That night I requestioned everything. 'What's the point of going taraweeh now? What's the point when mom is angry with me? Oh, you're wearing jilbab? What's the point when you've been walking outside all day long, up and down? You don't even deserve this cloth of purity and modesty!'. Yeah, shaytan was giving his ultimate speech during this low moment. Finally, I decided to still go to taraweeh but I didn't wear my jilbab. I downgraded to abaya and khimar. I felt that it was what I 'deserved'. Alhamdulilah though, I quickly snapped out of it, repented to Allah and apologised to my mother. This was the only time that I allowed the whispers to overtake me. Whispers will come, especially after sinning 'you're such a hypocrite. How dare you show your good face to people ect' but you must keep going. How many times have I almost missed a dars (lesson) because I felt unworthy but, I still went. The hadeeth about people who attend circles of knowledge being forgiven motivated me. 
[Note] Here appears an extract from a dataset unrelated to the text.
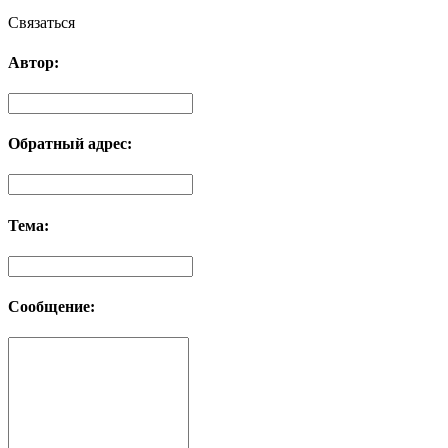
Связаться
Автор:
Обратный адрес:
Тема:
Сообщение:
Being pious is not a condition to command the good and prevent the evil. Command the good even if it's not something you do and prohibit the evil even if it's something you do. This is not hypocrisy even though you should fear hypocrisy. Not long ago, I read something that changed everything. EVERYTHING. It was a comment that is reported from Ibn Qayyim, the king of spirituality (I like to think we would have been such buddies if we lived in the same era :p). I will try to paraphrase it and translate it as best as I can.


'.. and it is something that Ibn Qayyim realised after tasting some of the fruits of sins and he found them to be sweet-tasting, that they transformed the dark pain into glad tidings and said 'If Allah wills for His slave goodness, He present him with sins that will break him (in repentance) and He (Allah) will grant a forgiveness to the extent of his breaking. And to this Hassan al-Basri added: 'if the slave sins and then repents, he will only increase in goodness with Allah'.


Are you reading this properly? 'he will only increase in goodness'? Ya Salaam

Reading this has been uplifting, comforting and simply the best thing. I now feel so privileged knowing that all the terrible sins I had committed were actually a means that lead me to 'break' myself to Him (swt) and a means of sweetness, of goodness and closeness to my Lord. I no longer feel guilty having to repent so often. Repentance is a gift. 'Breaking' yourself (al-inkisaar) is an amazing gift. Ibn Qayyin and Hassan al-Basri are right, the feeling after repenting is sweet. 

How kind is Allah to give us such sweetness after the sourness of sins that we bring on ourselves by day and by night.

Thank You Rabbi..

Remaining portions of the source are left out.